Updated: May 1, 2019
Phone interviews can be just as stressful as an in-person interview – especially if you’ve never done one before. Trying to squeeze your experience and personality into a brief phone call with someone you’ve never met is no easy task.
But there are actually a ton of little things you can do – before, during, and after the phone interview – to make a great impression. And most importantly, get you to the next stage! We’ve provided tips for each part of the process, plus some examples you can swipe for your next interview. Let’s get started.
How should I respond to the email asking for a phone interview?
As minor as this little communication might seem, how you reply will give the hiring manager their first clue about your professionalism and organizational skills. A few tips:
Make sure you reply promptly – try within the hour.
Thank them for considering you as a candidate.

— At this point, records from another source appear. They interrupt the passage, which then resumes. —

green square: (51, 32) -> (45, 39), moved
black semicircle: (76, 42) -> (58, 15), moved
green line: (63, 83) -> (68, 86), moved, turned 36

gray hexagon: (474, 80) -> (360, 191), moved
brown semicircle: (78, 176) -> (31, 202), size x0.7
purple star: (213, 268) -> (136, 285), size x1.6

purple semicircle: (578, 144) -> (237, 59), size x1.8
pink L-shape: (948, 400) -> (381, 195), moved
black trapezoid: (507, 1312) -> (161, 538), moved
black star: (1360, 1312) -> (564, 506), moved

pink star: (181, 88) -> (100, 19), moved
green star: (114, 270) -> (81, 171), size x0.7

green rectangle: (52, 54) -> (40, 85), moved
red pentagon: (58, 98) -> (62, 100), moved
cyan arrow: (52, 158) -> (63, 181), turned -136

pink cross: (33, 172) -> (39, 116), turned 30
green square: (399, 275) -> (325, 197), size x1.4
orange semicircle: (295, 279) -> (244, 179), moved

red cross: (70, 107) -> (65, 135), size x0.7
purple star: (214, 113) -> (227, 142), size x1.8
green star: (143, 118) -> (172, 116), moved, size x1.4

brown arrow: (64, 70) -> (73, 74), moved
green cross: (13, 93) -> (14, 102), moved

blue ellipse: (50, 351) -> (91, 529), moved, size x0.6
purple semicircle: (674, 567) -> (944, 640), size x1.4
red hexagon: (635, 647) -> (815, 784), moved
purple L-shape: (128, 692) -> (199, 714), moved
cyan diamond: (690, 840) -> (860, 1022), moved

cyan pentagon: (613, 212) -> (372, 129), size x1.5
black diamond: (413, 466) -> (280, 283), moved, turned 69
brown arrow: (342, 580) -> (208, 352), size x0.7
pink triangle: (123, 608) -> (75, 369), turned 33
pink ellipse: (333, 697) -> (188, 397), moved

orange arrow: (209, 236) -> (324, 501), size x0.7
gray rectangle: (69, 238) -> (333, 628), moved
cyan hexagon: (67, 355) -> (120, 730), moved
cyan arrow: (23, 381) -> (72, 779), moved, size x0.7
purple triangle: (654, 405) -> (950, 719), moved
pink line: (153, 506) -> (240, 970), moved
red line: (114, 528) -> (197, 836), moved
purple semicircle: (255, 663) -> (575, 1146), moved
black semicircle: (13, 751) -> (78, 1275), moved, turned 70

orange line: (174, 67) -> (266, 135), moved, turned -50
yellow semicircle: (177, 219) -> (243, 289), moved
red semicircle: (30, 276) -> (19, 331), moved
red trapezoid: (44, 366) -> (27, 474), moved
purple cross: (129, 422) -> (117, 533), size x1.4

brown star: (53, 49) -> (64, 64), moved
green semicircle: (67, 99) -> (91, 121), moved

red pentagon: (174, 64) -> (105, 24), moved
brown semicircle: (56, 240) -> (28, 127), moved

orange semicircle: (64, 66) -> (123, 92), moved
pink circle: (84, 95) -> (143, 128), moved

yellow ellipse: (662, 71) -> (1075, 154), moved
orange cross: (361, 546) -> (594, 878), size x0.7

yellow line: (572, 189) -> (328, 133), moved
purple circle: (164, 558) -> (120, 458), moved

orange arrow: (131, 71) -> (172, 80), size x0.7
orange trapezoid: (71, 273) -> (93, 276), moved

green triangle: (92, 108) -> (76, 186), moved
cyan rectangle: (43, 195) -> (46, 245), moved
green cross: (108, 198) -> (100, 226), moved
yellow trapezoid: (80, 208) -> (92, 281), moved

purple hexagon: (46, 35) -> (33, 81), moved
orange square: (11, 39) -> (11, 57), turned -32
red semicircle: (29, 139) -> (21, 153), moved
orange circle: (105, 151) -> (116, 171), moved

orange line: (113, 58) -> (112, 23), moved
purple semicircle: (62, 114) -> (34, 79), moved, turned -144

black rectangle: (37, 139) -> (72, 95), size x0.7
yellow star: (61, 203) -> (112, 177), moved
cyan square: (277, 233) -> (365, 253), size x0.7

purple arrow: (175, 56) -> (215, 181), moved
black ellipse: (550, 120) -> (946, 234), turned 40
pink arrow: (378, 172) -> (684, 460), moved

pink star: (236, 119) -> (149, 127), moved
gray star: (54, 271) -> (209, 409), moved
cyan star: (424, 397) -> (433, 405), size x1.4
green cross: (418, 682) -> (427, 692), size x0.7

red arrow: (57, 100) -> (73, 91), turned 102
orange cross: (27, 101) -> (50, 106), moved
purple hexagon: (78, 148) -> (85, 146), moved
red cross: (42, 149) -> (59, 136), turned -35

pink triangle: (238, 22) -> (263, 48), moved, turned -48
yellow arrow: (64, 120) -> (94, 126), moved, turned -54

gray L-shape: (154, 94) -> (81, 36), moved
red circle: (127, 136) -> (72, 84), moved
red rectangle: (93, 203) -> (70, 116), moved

Show enthusiasm for the opportunity.
Avoid typos like the plague.
Provide your contact information, even if they already have it.
Be super clear about your availability.
Here’s an email example:
Thanks for contacting me. I would be happy to speak with you about the Web Developer role and learn more about Company Inc. I’ve listed my availability for the next two days below. I can be reached at 555-555-5555. Let me know what time works for you and I’ll add to my calendar.
Tuesday 1/23 (Between 1:00 pm and 2:00 pm)
Wednesday 1/24 (Between 9:00 am and 12:00 pm)
Looking forward to our conversation!
How should I prepare for the phone interview?
Even though this is a screening call to see if you’d be a viable candidate, you still want to put in the research. Especially if this is a job you really want – since it will pay off in the next stage of interviewing. Here’s your research to do list:
Compare the job description against your experience and skills
Review the company website and social media
Google the company for trends and news
Look up the interviewer (and anyone else you’ve interacted with) on LinkedIn
Telephone interviews are typically short, perhaps 10-15 minutes. Questions usually focus on how your experience matches with the role. Using your research, practice for questions such as:
Tell me about yourself or Walk me through your resume.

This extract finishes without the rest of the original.